Penelitian tersebut mengubah kebijakan di beberapa sektor, salah satunya sektor pendidikan. Yang mana sektor pendidikan harus mempertimbangkan kembali apakah akan mendorong sinkronisasi waktu mulai sekolah yang lebih cocok dengan siklus tidur para remaja atau siswa sesuai usia dan jenjang pendidikannya.

Selain sektor tadi, sektor lainnya yang berdampak adalah sektor kesehatan. National Sleep Foundation rencananya akan menggelar pameran konsumen pertama pada Maret mendatang di AS. Pameran ini akan memberi penawaran tentang kasur khusus dan pelacak tidur yang telah dikembangkan. 

Kurangnya tidur saat ini menjadi krisis kesehatan masyarakat yang semakin meningkat dan patut mendapat perhatian sama halnya dengan penyakit obesitas. “Kami bersaing dengan teknologi yang kami buat beserta kepentingan yang kami suarakan, dan kami juga berkepentingan menghasilkan uang,” kata seorang Peneliti Tidur dari Universitas Pennsylvania, Orfeu Buxton.

Komunitas Peneliti Tidur memisahkan pengertian gangguan tidur seperti insomnia dan sleep apnea yang sebelumnya menyatu di konsep kesehatan tidur.

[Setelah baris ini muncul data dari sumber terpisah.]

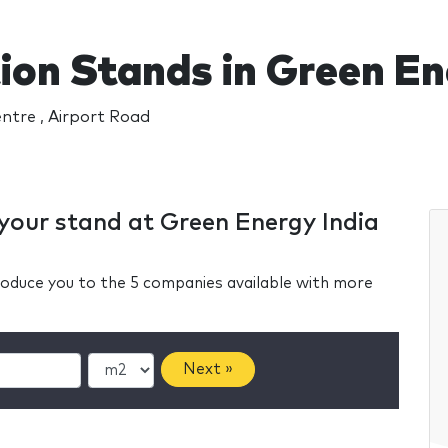
ion Stands in Green En
ntre , Airport Road
 your stand at Green Energy India
ntroduce you to the 5 companies available with more
Next »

Dalam jajak pendapat Gallup tahun 1942 diketahui bahwa orang dewasa tidur dengan rata-rata waktu 7,9 jam per malam. 

Sedangkan pada 2013, rata-rata orang dewasa memangkas waktu tidurnya satu jam lebih dari waktu tidur yang pernah ada di 1942. Sementara pada 2016, Pusat Pengendalian dan Pencegahan Penyakit melaporkan setidaknya sepertiga orang dewasa gagal memiliki waktu tidur sebanyak tujuh jam penuh.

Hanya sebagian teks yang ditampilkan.